The most immediate loser in that equation is Ryan. Retrenching federal entitlements has been his north star since he arrived in Congress in 1999. Throughout Ryan’s career, the policy idea most often associated with him is converting Medicare into a “premium support” or voucher system. Under that approach, the federal government would no longer pay directly for seniors’ health care, as it does now, and instead would provide them a fixed sum of money to purchase private insurance. (While premium support would still allow seniors to buy into the existing Medicare system itself, most analysts believe it would quickly grow unaffordable because only those with the greatest health needs would do so.)
The “Better Way” policy blueprint House Republicans issued under Ryan’s direction in 2016 endorsed premium support. But the speaker has not pushed it to a vote. In interviews last month, Ryan signaled his determination to force a 2018 debate on restructuring Medicare and other big safety-net programs. “We [must] spend more time on the health-care entitlements, because that’s really where the problem lies,” Ryan insisted.
Ryan is right that federal spending for the elderly is on an unsustainable trajectory, mostly because American society is steadily aging. Through 2050, the Social Security trustees estimate that the number of seniors will rise from 48 million to 86 million. The Congressional Budget Office projects that, as a result, by 2047 Social Security and the major federal health-care programs, principally Medicare and Medicaid, will consume two-thirds of all federal spending (except for interest on the national debt). That’s up from 54 percent now.

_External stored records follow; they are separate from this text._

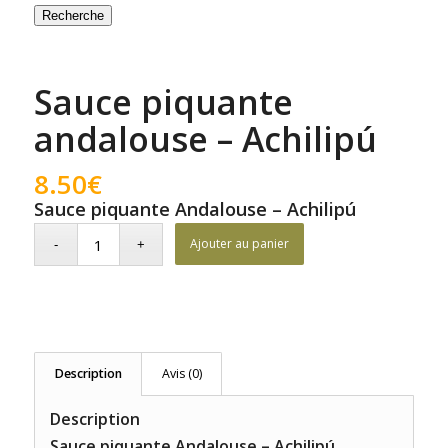
Recherche
Sauce piquante
andalouse – Achilipú
8.50
€
Sauce piquante Andalouse – Achilipú
Ajouter au panier
Description
Avis (0)
Description
Sauce piquante Andalouse – Achilipú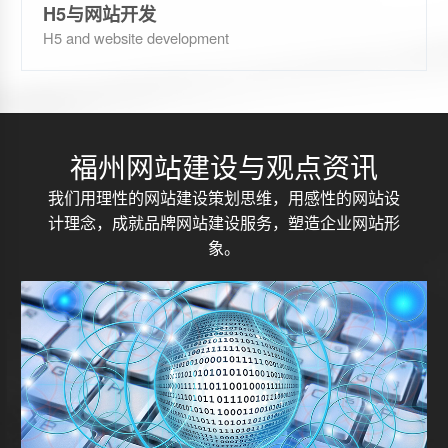
H5与网站开发
H5 and website development
福州网站建设与观点资讯
我们用理性的网站建设策划思维，用感性的网站设
计理念，成就品牌网站建设服务，塑造企业网站形
象。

Conservatives have decried that future most vociferously, but it should concern Democrats, too. Increased spending on the elderly is already squeezing the resources available for investment in the productivity of future generations, such as education, scientific research, and infrastructure. The CBO projects that as spending grows on seniors, as well as on health care, federal discretionary spending—the portions of the budget that invest in future generations—will shrink relative to the economy.

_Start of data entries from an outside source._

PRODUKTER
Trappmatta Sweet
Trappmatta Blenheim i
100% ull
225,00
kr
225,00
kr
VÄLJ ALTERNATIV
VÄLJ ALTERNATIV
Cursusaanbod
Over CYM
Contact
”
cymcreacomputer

That would not only be unfair to younger Americans, but it would also be counterproductive for the old: Seniors need more of today’s diverse youth population to reach the middle class so they can pay the payroll taxes that support Social Security and Medicare. And although some Democrats want to avoid any cuts to programs for the elderly while at the same time preserving discretionary spending, in a graying society that would require an increase in taxes and total federal spending to a level that Americans are highly unlikely to accept.

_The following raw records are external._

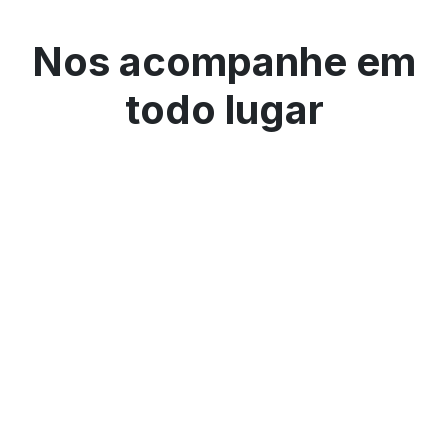
Nos acompanhe em
todo lugar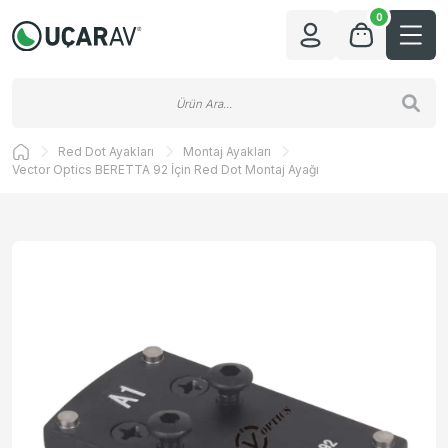
0
Red Dot Ayakları
Montaj Ayakları
Vector Optics BERETTA 92 İçin Red Dot Montaj Ayağı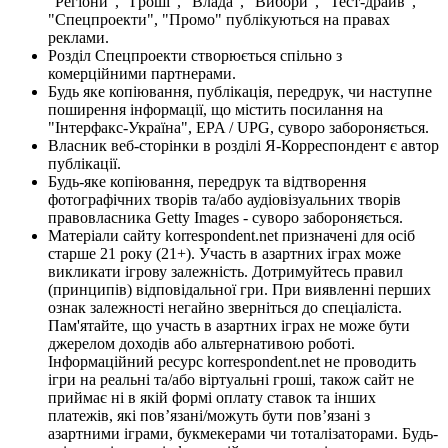
"Регіони", "Гроші", "Влада", "Вибори", "Тест-драйв",
"Спецпроекти", "Промо" публікуються на правах
реклами.
Розділ Спецпроекти створюється спільно з
комерційними партнерами.
Будь яке копіювання, публікація, передрук, чи наступне
поширення інформації, що містить посилання на
"Інтерфакс-Україна", EPA / UPG, суворо забороняється.
Власник веб-сторінки в розділі Я-Корреспондент є автор
публікації.
Будь-яке копіювання, передрук та відтворення
фотографічних творів та/або аудіовізуальних творів
правовласника Getty Images - суворо забороняється.
Матеріали сайту korrespondent.net призначені для осіб
старше 21 року (21+). Участь в азартних іграх може
викликати ігрову залежність. Дотримуйтесь правил
(принципів) відповідальної гри. При виявленні перших
ознак залежності негайно зверніться до спеціаліста.
Пам'ятайте, що участь в азартних іграх не може бути
джерелом доходів або альтернативою роботі.
Інформаційний ресурс korrespondent.net не проводить
ігри на реальні та/або віртуальні гроші, також сайт не
приймає ні в якій формі оплату ставок та інших
платежів, які пов’язані/можуть бути пов’язані з
азартними іграми, букмекерами чи тоталізаторами. Будь-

This dilemma’s logical solution is a three-sided agreement to raise taxes, impose some constraints on retirement programs, and preserve investments in future generations. Almost all serious, bipartisan deficit-reduction proposals (such as the one from the Obama-era Simpson-Bowles commission) have offered some variation on that formula. All have recognized that the only way to convince Democrats to accept entitlement cuts is to couple them with tax increases, and vice versa for Republicans.